Let us end this sequence of Sophie and her cancer screening saga. We applied Bayes’ theorem and showed that the probability of having the disease is low, even with a positive test result. But the purpose was not to downplay the importance of diagnostics tests. In fact, it was not about diagnostics at all!
Screening a random person
Earlier, we have used a prior of 1.5% based on what is generally found in the population (corrected for age). And that was the main reason why the conclusion (the posterior) was so low. It was also considered a random event. Sophie had no reason to suspect a condition; she just went for screening.

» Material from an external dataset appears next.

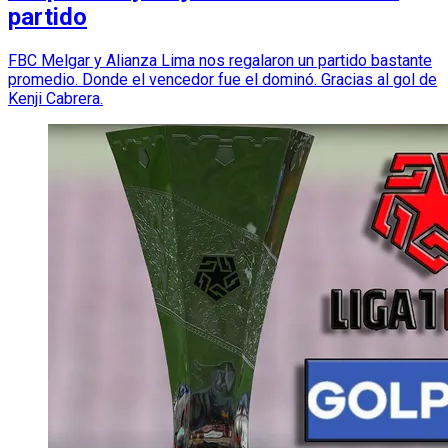
partido
FBC Melgar y Alianza Lima nos regalaron un partido bastante
promedio. Donde el vencedor fue el dominó. Gracias al gol de
Kenji Cabrera.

Is different from Diagnostics
You can not consider a person in front of a specialist as random. She was there for a reason – maybe discomfort, symptoms, or recommendation from the GP after a positive result from a screening. In other words, the previous prior of 1.5% is not applicable in this case; it becomes higher. Based on the specialist’s database or gutfeel, imagine that the assigned value was 10%. If you substitute 0.1 as the prior in the Bayes’ formula, we get about 50% as the updated probability (for the set of screening devices).
Typically, the diagnostic test would have a better specificity. If the specificity goes up from 90 to 95%, the new posterior becomes close to 70%. It remains high, even if the sensitivity of the equipment dropped from, say, 95% to 90%.